*What to produce:*
Work out how many lines in the data hold the word "vous", and reply with that number only.

___ Source records

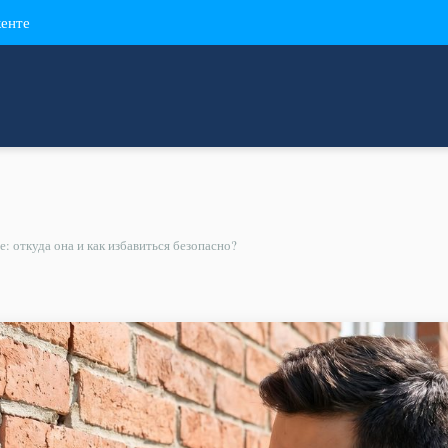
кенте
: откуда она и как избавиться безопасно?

______
___ Source records

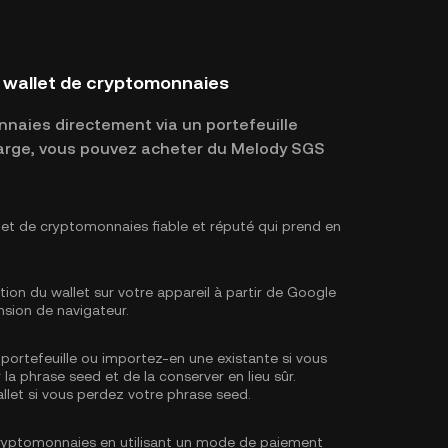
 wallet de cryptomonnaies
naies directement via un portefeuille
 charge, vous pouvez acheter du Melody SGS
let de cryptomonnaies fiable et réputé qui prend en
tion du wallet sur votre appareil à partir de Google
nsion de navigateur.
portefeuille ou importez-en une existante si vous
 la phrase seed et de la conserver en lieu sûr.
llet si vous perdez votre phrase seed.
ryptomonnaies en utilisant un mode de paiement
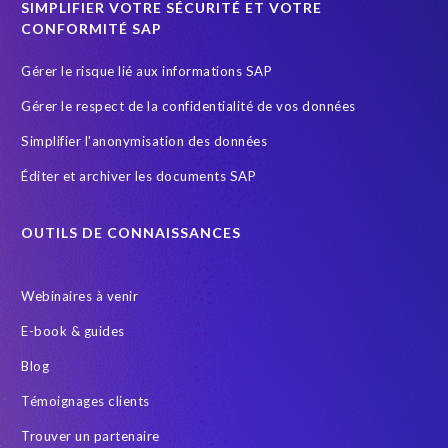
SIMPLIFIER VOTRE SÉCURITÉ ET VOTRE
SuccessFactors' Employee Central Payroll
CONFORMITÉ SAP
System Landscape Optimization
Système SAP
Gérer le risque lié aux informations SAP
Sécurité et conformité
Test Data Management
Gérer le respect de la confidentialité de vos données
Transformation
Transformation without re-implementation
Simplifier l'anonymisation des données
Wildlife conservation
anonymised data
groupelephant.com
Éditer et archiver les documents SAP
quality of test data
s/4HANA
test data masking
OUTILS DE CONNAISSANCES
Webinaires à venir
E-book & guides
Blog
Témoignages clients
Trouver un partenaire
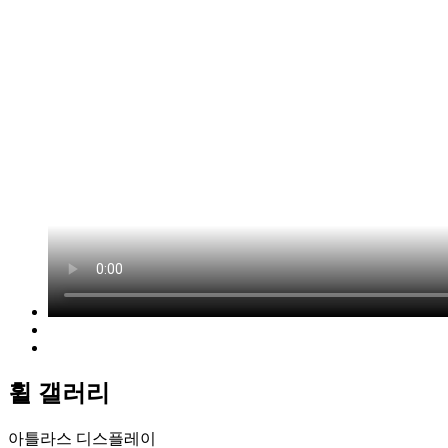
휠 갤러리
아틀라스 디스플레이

______

*Response to this task:*
3